The additional security LKRG provides at lkrg.profile_enforce=0 and perhaps lkrg.profile_enforce=1 may be a nice addition. We strongly recommend that you think twice about what you are doing before you enable the default lkrg.profile_enforce=2 setting or lkrg.profile_enforce=3 - those are the ones that make it kernel panic and freeze or reboot the machine at the first sign of trouble. That may not be what you want unless you are a security researcher or someone else who is absolutely sure that potentially random kernel panics is somehow a good thing.

Installation[edit]

Installing LKRG is pretty easy if you have the kernel header files for the kernel you are using installed. You will likely have to install a distribution-specific package with them if you did not compile your kernel yourself.

The following instructions will of course not work when a new release is made and you will have to adjust for a newer version number.

Start by acquiring the source code and the GnuPG signatures for it. Verify that you have the right tarball even if it is kind-of pointless since an attacker in control of www.openwall.com would be able to hand you a fake key, a fake signature and a fake tarball.

wget https://www.openwall.com/signatures/openwall-offline-signatures.asc
gpg --import openwall-offline-signatures.asc
wget https://www.openwall.com/lkrg/lkrg-0.9.1.tar.gz.sign
wget https://www.openwall.com/lkrg/lkrg-0.9.1.tar.gz
gpg --verify lkrg-0.9.1.tar.gz.sign lkrg-0.9.1.tar.gz

Next, extract the source code and compile it. It is strait forward if you know how to compile things.

tar xf lkrg-0.9.1.tar.gz
cd lkrg-0.9.1/
make -j$(nproc)

Run sudo make install to install it.

You can, alternatively, compile unreleased git code:

git clone https://github.com/openwall/lkrg.git
cd lkrg
make -j$(nproc)
sudo make install

LKRG will install a systemd service and give you instructions for how you can start (systemctl start lkrg.service) it and/or enable it at boot systemctl enable lkrg.service. You can alternatively start and enable it with systemctl enable --now lkrg.service.

The service file it installs is set to load or unload the module it with:

ExecStart=/sbin/modprobe -v p_lkrg
ExecStop=/sbin/modprobe -v -r p_lkrg

Make sure you disable the /etc/systemd/system/lkrg.service if you plan on loading it using a file in /etc/modprobe.d/ or other non-systemd means.

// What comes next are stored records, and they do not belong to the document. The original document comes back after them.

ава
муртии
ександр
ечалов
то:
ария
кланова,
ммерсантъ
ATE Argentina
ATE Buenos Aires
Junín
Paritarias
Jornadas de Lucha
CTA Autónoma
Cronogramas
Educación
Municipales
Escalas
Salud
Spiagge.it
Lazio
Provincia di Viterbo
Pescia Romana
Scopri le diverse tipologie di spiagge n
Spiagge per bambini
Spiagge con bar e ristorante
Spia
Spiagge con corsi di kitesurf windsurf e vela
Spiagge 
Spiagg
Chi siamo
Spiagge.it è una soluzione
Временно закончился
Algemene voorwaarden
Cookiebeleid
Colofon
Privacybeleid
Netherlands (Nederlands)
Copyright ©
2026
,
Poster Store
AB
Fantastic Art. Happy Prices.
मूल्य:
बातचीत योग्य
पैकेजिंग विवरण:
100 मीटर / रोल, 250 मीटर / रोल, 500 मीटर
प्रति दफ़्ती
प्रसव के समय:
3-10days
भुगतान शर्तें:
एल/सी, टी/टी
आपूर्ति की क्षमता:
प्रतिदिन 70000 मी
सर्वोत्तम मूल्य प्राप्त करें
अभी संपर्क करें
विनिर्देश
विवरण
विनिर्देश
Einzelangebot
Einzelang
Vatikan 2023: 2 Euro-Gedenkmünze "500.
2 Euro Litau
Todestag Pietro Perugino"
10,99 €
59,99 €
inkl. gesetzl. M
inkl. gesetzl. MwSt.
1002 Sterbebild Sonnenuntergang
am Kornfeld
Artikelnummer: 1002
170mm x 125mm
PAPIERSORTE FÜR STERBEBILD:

Using systemd to enable it works fine, though, you do not need to make things more difficult if you don't want to.

You may want to set it up to be compiled with DKMS if you change your kernel version regularly and you like LKRG. It doesn't come with any DKMS configuration file, so you would have to make one yourself. You may want to test and ensure that LKRG does not cause unfortunate problems like a kernel panic before the machine is done with the bootup process before you do that.

Configuration[edit]

Run-time configuration is done using sysctl. You can run sysctl -a | grep lkrg to see all the available keys once the module is loaded.

These keys can be written to a file in /etc/sysctl.d to make changes permanent.

File: /etc/sysctl.d/97-lkrg.conf
[root@keumjo lkrg]# sysctl -a | grep lkrg| sort
lkrg.block_modules = 0
lkrg.heartbeat = 0
lkrg.hide = 0
lkrg.interval = 15
lkrg.kint_enforce = 2
lkrg.kint_validate = 3
lkrg.log_level = 3
lkrg.msr_validate = 0
lkrg.pcfi_enforce = 1
lkrg.pcfi_validate = 2
lkrg.pint_enforce = 1
lkrg.pint_validate = 1
lkrg.profile_enforce = 2
lkrg.profile_validate = 3
lkrg.smap_enforce = 2
lkrg.smap_validate = 1
lkrg.smep_enforce = 2
lkrg.smep_validate = 1
lkrg.trigger = 0
lkrg.umh_enforce = 1
lkrg.umh_validate = 1

(these are all the keys available in 0.9.1 with their default values)

The README within the release tarball has a detailed description of each of this keys. You should probably read through that README file if you plan on using LKRG, there is a reason is it named README and that is specially true when it comes to LKRG.